In the US, formal transition planning through the school system is required, starting with an Individualized Education Plan (IEP) at age 14. By age 16, the IEP legally must include information on transition services, such as postsecondary agencies and other community services, the student needs to successfully move into adulthood. But those are rarely plentiful. Resources such as Interactive Autism Network, GotTransition, The Arc, the National Collaborative on Workforce and Disability/Youth, Wrightslaw, the National Center on Secondary Education and Transition and AAP resources can help.

“It is very hard to get services when patients turn to the adult world because there’s not the funding nor the orientation toward youth [with ASD],” Davidson says. She noted that subspecialties in pediatrics, such as neurodevelopmental disabilities, lack parallels in adult care fields. But the numbers of autistic people reaching adulthood is only going to grow. The CDC has reported a steady increase in autism diagnoses; currently, one in 68 children have the diagnosis.

“There needs to be an effort to train behaviorists, psychologists and psychiatrists to be available and accepting of youth with ASD and to be able to handle them in the offices where they see their patients,” Davidson says. “Whether that means funding from a government source or funding to do the training for adult providers, that’s essential.”

She also highlighted the need to provide young autistic adults with social skills training and support related to the nuances of social hierarchy and work climates that typically developing people tend to pick up on naturally.

“That’s something youth with autism don’t automatically understand, and it often can cause major disruptions and firing in job situations,” Davidson says. “The use of job coaches, who can help those kids with autism adjust to the social stress and milieu of a work environment, and ongoing counseling during the young adult transition, is very, very helpful to youth.”

Share-Strom says it took him years to get his current position, a communications coordinator at Community Living Ontario, because so many interviews ended early when he couldn’t maintain eye contact or autism came up. He talks about these experiences in his TED talk “Dear Society … Signed, Autism.”

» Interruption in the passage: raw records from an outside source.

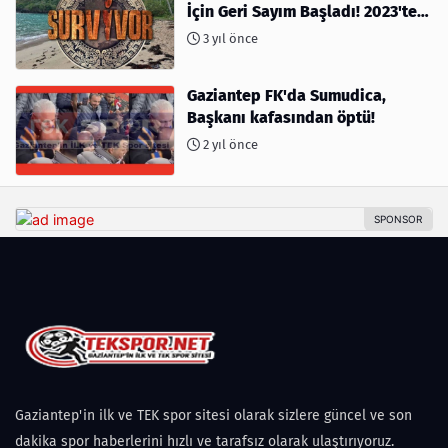
İçin Geri Sayım Başladı! 2023'te
kimler var?
3 yıl önce
Gaziantep FK'da Sumudica,
Başkanı kafasından öptü!
2 yıl önce
Gaziantep'in ilk ve TEK spor sitesi olarak sizlere güncel ve son
dakika spor haberlerini hızlı ve tarafsız olarak ulaştırıyoruz.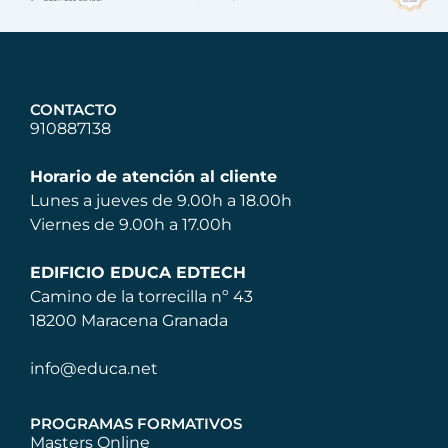
CONTACTO
910887138
Horario de atención al cliente
Lunes a jueves de 9.00h a 18.00h
Viernes de 9.00h a 17.00h
EDIFICIO EDUCA EDTECH
Camino de la torrecilla nº 43
18200 Maracena Granada
info@educa.net
PROGRAMAS FORMATIVOS
Masters Online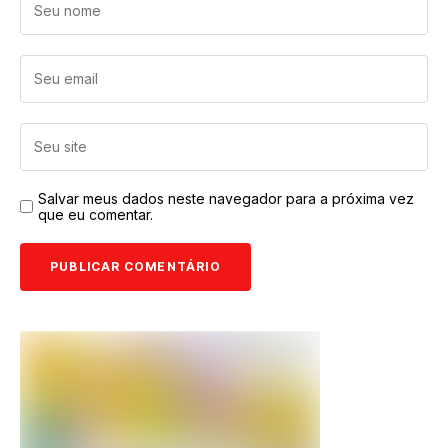
case de sucesso,
empresário
brasileiro, sonhos
e trabalho
Salvar meus dados neste navegador para a próxima vez
que eu comentar.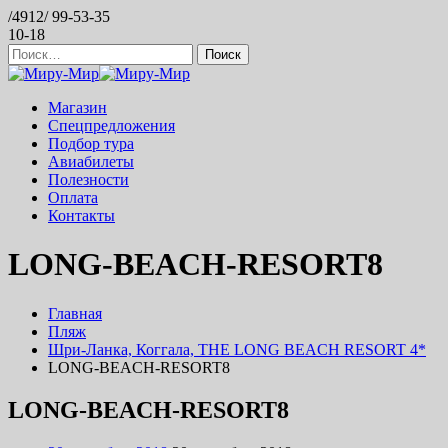
/4912/ 99-53-35
10-18
Найти:
Магазин
Спецпредложения
Подбор тура
Авиабилеты
Полезности
Оплата
Контакты
LONG-BEACH-RESORT8
Главная
Пляж
Шри-Ланка, Коггала, THE LONG BEACH RESORT 4*
LONG-BEACH-RESORT8
LONG-BEACH-RESORT8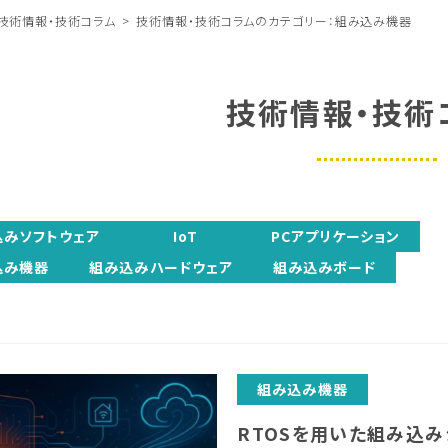
技術情報・技術コラム
技術情報・技術コラムのカテゴリー：組み込み機器
技術情報・技術
込みソフトウェア
IoT
PCアプリケーション
込み機器
組み込みハードウェア
組み込みボード
組み込み機器
RTOSを用いた組み込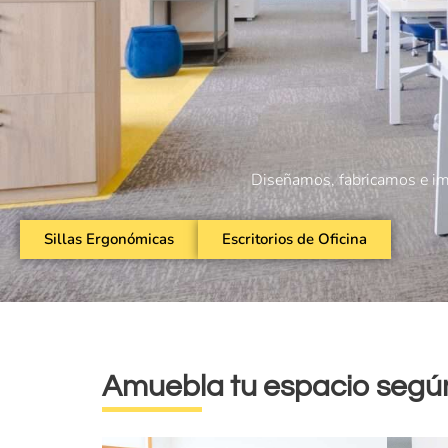
Diseñamos, fabricamos e im
Sillas Ergonómicas
Escritorios de Oficina
Amuebla tu espacio segú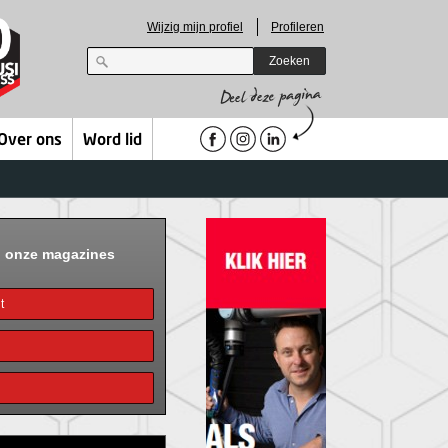
Wijzig mijn profiel
Profileren
Zoeken
Over ons
Word lid
n onze magazines
t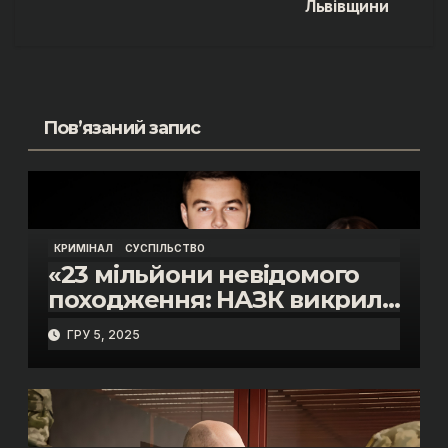
записів
Львівщини
Пов’язаний запис
КРИМІНАЛ
СУСПІЛЬСТВО
«23 мільйони невідомого
походження: НАЗК викрило
розкішне життя інспектора
ГРУ 5, 2025
митниці “Тиса” Василя
Пупени»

“The thing I found most challenging about autism is that when you’re growing up, even people with the best intentions who are trying to help you are always telling you you’re wrong, that your basic instincts are incorrect, so you learn not to trust your own judgment,” Share-Strom tells NPR. “One of the biggest difficulties with transitioning to adulthood is trying to realize where you’ve been correct versus where you need to change, where the boundaries are between what you need to do to fit in and what other people need to do to accept certain things that are a part of who you are.”